**EXERCISE:** The lines to reproduce run from the one containing "Cara Bayar Iklan Tiktok!" through the final line of the entries; write them out exactly and add nothing.

**SOURCE MATERIAL:**
::::::

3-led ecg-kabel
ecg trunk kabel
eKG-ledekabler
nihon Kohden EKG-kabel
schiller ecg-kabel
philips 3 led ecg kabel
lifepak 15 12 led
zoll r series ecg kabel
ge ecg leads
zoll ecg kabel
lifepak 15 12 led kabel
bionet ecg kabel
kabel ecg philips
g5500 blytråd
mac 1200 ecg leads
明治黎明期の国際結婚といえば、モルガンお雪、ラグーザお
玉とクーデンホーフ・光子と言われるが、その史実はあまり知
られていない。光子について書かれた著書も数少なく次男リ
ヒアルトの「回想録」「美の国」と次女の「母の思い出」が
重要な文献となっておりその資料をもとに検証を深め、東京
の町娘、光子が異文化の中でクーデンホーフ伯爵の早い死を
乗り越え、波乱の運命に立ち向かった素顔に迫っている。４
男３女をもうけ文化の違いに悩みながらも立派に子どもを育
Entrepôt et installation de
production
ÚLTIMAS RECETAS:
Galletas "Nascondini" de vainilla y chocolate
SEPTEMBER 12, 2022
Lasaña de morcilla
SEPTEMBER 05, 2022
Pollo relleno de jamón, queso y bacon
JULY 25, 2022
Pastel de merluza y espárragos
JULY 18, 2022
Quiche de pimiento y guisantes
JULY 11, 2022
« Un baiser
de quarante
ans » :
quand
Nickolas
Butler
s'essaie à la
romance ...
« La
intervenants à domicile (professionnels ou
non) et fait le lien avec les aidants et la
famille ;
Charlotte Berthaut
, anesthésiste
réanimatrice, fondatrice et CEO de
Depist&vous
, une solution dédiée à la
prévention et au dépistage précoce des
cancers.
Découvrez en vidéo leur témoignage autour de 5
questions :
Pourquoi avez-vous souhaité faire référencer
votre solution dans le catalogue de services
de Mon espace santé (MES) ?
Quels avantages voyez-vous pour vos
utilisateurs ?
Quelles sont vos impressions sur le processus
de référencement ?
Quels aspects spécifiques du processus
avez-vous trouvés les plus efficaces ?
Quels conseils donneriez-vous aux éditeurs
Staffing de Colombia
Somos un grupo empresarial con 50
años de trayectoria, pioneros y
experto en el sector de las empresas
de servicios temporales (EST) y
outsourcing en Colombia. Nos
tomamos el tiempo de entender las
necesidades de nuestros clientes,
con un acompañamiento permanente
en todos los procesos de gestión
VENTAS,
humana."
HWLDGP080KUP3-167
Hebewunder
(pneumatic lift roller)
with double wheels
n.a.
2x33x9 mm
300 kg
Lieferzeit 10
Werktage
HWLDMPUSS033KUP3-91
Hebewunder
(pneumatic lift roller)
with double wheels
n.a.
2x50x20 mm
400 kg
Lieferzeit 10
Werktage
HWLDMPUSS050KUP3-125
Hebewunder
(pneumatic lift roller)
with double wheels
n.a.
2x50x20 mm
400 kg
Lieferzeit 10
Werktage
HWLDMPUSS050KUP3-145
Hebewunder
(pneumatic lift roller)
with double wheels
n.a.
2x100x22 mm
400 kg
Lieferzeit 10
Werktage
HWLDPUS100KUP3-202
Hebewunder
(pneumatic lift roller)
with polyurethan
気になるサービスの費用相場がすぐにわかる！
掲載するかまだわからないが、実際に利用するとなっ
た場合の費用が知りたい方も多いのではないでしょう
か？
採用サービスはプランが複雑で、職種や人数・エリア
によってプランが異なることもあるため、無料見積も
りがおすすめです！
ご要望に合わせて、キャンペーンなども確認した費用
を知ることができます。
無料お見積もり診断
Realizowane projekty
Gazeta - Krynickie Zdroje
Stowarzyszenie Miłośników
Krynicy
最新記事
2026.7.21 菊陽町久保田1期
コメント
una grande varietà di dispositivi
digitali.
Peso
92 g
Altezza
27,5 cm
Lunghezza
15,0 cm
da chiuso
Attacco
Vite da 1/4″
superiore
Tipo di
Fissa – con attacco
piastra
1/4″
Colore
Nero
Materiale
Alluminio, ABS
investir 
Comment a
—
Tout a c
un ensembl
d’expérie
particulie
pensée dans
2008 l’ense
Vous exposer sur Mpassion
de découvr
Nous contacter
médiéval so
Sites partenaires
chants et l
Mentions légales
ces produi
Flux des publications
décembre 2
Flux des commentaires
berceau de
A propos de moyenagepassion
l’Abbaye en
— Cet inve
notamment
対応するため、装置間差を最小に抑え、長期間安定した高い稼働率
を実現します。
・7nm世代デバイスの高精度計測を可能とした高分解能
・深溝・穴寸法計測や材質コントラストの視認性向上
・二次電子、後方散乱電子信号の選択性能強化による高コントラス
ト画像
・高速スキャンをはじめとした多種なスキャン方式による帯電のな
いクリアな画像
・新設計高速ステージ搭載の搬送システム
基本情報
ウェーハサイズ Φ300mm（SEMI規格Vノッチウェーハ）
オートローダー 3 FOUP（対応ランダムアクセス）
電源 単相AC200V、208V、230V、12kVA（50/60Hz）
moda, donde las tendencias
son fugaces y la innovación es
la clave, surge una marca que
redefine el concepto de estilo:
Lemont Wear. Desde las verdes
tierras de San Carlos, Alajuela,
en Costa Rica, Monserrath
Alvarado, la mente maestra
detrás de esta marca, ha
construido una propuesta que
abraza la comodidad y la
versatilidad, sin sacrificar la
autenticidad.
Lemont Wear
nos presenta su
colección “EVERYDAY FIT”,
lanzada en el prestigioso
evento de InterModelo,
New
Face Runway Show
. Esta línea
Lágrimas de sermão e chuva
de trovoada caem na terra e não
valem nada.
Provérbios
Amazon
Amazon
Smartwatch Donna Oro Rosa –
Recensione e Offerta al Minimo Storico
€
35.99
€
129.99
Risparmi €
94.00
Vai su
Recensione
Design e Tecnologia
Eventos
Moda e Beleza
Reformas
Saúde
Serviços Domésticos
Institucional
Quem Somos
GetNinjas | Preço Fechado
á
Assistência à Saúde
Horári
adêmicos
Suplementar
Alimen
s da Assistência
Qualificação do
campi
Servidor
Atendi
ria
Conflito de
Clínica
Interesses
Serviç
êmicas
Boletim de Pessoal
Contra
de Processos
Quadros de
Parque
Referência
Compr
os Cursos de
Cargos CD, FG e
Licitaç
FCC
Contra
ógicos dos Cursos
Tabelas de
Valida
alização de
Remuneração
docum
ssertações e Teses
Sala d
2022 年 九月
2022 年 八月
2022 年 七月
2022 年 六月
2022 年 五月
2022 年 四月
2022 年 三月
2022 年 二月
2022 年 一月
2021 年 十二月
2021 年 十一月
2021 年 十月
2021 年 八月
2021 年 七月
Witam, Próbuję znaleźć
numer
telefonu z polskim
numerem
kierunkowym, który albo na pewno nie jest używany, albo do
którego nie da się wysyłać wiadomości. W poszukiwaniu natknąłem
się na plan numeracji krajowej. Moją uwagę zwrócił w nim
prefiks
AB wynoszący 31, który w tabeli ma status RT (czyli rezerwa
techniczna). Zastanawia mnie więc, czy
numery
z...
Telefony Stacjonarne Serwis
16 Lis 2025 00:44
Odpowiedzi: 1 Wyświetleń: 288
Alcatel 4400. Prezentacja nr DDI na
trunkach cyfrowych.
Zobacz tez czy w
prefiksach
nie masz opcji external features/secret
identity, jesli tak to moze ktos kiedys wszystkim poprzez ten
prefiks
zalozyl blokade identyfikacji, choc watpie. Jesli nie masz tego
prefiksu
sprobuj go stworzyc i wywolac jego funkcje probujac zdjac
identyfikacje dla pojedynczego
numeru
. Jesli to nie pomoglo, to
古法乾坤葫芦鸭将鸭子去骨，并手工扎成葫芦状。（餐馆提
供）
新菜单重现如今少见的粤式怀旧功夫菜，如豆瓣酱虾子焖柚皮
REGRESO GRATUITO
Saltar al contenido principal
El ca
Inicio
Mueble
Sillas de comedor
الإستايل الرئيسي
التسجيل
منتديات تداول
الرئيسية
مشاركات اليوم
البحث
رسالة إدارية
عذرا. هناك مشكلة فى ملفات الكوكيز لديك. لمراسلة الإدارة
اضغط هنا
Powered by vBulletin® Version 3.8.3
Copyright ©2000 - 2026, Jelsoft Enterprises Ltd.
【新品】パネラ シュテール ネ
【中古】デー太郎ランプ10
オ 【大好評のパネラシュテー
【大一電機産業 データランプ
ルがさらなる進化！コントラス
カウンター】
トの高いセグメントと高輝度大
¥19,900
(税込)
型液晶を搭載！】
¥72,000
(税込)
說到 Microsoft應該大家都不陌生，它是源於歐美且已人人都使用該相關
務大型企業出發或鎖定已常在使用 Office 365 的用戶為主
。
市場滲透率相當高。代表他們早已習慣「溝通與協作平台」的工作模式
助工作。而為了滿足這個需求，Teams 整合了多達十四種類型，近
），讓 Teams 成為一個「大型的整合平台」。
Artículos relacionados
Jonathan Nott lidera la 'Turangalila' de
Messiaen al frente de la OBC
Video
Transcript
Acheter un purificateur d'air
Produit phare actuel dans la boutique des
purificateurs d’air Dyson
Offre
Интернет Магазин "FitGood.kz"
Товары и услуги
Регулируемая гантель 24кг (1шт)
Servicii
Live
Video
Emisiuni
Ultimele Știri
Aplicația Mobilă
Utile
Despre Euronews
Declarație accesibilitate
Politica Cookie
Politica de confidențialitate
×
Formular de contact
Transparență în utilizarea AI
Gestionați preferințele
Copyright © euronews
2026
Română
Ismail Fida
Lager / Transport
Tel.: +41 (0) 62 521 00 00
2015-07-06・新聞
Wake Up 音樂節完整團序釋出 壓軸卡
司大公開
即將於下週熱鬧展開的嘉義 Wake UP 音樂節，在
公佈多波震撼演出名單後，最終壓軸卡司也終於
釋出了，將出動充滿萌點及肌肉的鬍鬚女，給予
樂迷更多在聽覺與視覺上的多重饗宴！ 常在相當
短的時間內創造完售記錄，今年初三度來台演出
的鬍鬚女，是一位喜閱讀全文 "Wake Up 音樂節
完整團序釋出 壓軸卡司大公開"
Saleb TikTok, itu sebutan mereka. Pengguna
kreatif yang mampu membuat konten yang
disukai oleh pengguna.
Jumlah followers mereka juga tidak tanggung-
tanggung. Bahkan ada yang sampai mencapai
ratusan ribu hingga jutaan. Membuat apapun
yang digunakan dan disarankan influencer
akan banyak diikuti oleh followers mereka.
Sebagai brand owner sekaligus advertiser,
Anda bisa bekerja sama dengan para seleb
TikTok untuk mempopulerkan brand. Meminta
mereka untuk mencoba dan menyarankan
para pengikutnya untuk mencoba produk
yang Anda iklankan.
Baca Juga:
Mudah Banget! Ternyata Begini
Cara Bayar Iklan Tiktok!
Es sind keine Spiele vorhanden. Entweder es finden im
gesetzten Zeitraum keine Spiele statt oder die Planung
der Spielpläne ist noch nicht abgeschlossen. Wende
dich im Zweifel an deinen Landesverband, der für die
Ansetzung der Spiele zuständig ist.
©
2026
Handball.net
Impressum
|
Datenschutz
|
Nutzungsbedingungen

::::::

**WRITTEN ANSWER:**
Cara Bayar Iklan Tiktok!
Es sind keine Spiele vorhanden. Entweder es finden im
gesetzten Zeitraum keine Spiele statt oder die Planung
der Spielpläne ist noch nicht abgeschlossen. Wende
dich im Zweifel an deinen Landesverband, der für die
Ansetzung der Spiele zuständig ist.
©
2026
Handball.net
Impressum
|
Datenschutz
|
Nutzungsbedingungen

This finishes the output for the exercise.